> Exercise requirements
Of all the lines in the entries below, give again exactly those starting at the line containing "SEÑA PARTICULAR: TIENE UN LUNAR PEQUEÑO" and ending at the line containing "MORENA CLARA, CARA OVALADA, FRENTE", both ends included, and no others.

> Record set
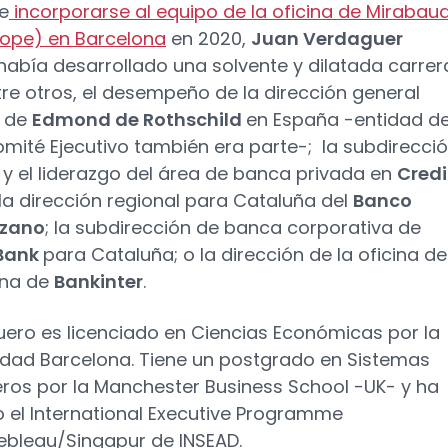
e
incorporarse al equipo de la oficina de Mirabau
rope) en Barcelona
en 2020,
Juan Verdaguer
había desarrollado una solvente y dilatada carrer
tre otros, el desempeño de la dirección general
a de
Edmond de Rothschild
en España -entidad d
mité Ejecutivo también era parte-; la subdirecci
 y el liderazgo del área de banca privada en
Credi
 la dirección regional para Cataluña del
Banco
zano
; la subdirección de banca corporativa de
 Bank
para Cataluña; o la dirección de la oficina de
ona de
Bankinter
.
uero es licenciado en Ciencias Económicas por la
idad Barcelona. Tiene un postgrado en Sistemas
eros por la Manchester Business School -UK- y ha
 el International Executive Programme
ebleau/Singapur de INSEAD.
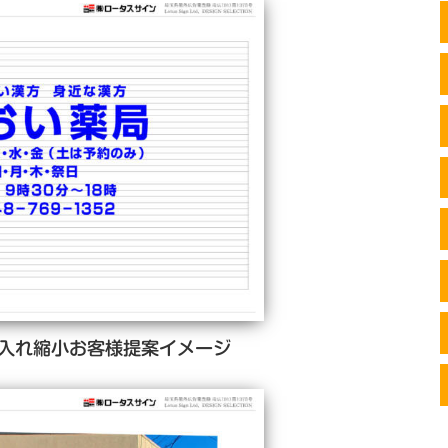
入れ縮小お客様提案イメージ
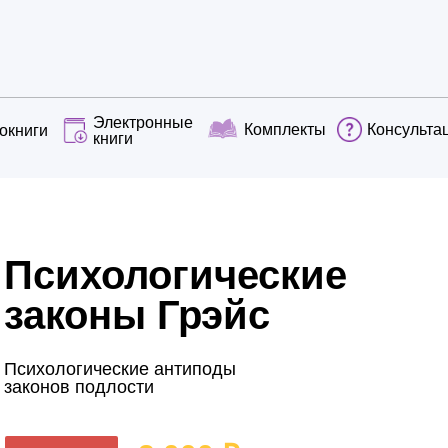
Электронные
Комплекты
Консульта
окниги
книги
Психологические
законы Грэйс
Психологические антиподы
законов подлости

---

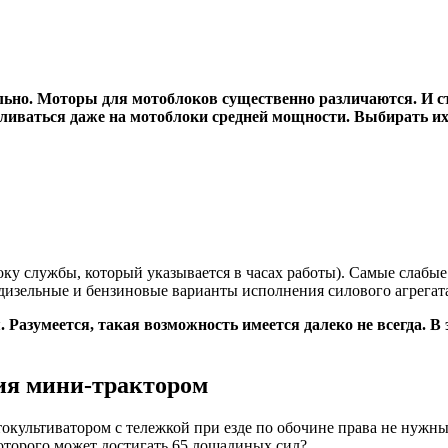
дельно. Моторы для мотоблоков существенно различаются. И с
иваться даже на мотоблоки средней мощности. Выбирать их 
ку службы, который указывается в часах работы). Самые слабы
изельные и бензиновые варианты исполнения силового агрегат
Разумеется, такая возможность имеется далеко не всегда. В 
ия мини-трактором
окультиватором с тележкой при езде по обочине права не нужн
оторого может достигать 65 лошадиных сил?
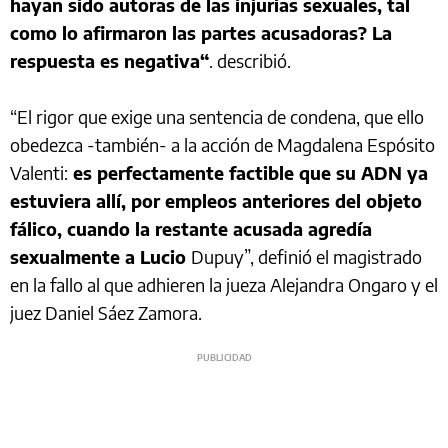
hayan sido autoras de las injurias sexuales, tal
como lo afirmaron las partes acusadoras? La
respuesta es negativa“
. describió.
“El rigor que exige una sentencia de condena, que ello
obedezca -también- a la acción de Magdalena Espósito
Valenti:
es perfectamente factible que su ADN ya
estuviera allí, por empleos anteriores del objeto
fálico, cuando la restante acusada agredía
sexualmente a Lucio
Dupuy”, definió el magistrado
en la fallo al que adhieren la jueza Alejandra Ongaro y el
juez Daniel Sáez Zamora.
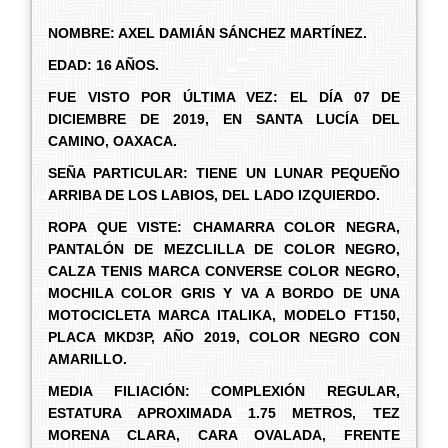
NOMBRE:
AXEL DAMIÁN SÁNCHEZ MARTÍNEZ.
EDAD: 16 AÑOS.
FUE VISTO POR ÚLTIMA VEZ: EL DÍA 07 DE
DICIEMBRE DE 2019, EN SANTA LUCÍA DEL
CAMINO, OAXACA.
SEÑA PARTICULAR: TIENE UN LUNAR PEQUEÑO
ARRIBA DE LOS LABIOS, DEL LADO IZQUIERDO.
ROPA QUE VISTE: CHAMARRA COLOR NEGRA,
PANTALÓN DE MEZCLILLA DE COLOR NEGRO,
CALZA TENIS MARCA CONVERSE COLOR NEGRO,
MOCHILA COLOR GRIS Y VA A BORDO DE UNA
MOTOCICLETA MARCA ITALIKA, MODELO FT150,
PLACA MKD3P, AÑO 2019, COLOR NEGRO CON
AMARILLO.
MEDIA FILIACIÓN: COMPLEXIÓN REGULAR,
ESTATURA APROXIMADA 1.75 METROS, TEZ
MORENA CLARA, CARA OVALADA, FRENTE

--

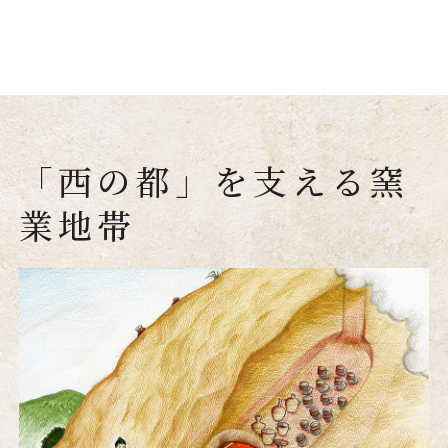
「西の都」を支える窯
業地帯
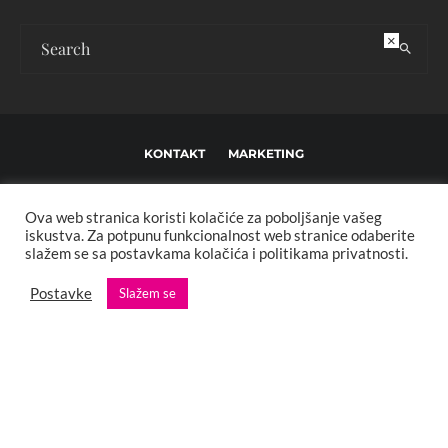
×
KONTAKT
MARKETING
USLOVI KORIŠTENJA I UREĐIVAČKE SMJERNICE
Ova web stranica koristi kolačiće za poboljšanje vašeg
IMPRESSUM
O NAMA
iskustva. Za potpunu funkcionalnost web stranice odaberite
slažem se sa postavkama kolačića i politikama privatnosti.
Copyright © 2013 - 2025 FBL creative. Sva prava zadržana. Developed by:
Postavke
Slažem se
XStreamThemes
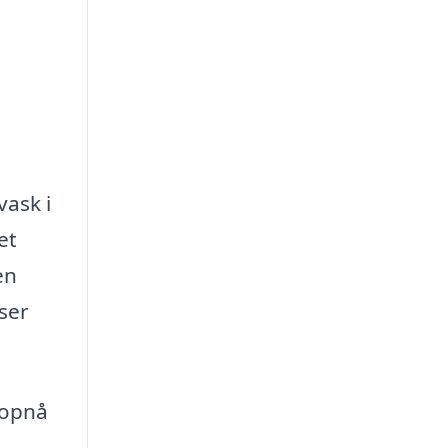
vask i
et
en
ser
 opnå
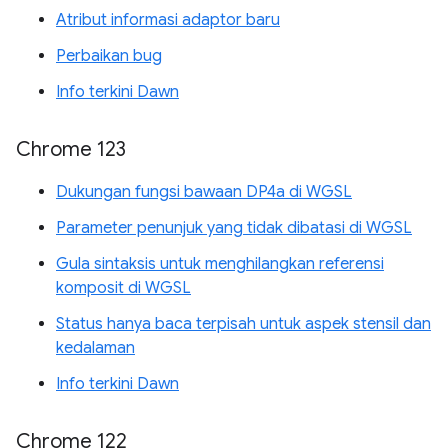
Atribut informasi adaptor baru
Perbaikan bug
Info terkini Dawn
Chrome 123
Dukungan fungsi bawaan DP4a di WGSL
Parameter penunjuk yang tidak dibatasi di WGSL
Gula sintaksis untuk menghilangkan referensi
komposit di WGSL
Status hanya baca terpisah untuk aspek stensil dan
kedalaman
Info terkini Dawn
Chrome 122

> Answer section
SEÑA PARTICULAR: TIENE UN LUNAR PEQUEÑO
ARRIBA DE LOS LABIOS, DEL LADO IZQUIERDO.
ROPA QUE VISTE: CHAMARRA COLOR NEGRA,
PANTALÓN DE MEZCLILLA DE COLOR NEGRO,
CALZA TENIS MARCA CONVERSE COLOR NEGRO,
MOCHILA COLOR GRIS Y VA A BORDO DE UNA
MOTOCICLETA MARCA ITALIKA, MODELO FT150,
PLACA MKD3P, AÑO 2019, COLOR NEGRO CON
AMARILLO.
MEDIA FILIACIÓN: COMPLEXIÓN REGULAR,
ESTATURA APROXIMADA 1.75 METROS, TEZ
MORENA CLARA, CARA OVALADA, FRENTE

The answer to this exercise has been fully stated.